> **Activity**: Write out each record below exactly, without pictures.

╭──

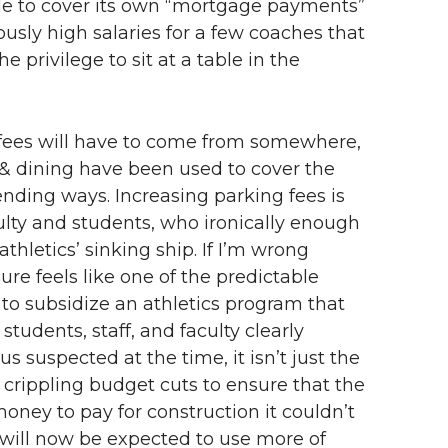
ble to cover its own “mortgage payments”
usly high salaries for a few coaches that
 privilege to sit at a table in the
fees will have to come from somewhere,
g & dining have been used to cover the
ending ways. Increasing parking fees is
ulty and students, who ironically enough
hletics’ sinking ship. If I’m wrong
re feels like one of the predictable
to subsidize an athletics program that
tudents, staff, and faculty clearly
s suspected at the time, it isn’t just the
crippling budget cuts to ensure that the
ey to pay for construction it couldn’t
s will now be expected to use more of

╰──

> **Result for this exercise**:
ble to cover its own “mortgage payments”
usly high salaries for a few coaches that
 privilege to sit at a table in the
fees will have to come from somewhere,
g & dining have been used to cover the
ending ways. Increasing parking fees is
ulty and students, who ironically enough
hletics’ sinking ship. If I’m wrong
re feels like one of the predictable
to subsidize an athletics program that
tudents, staff, and faculty clearly
s suspected at the time, it isn’t just the
crippling budget cuts to ensure that the
ey to pay for construction it couldn’t
s will now be expected to use more of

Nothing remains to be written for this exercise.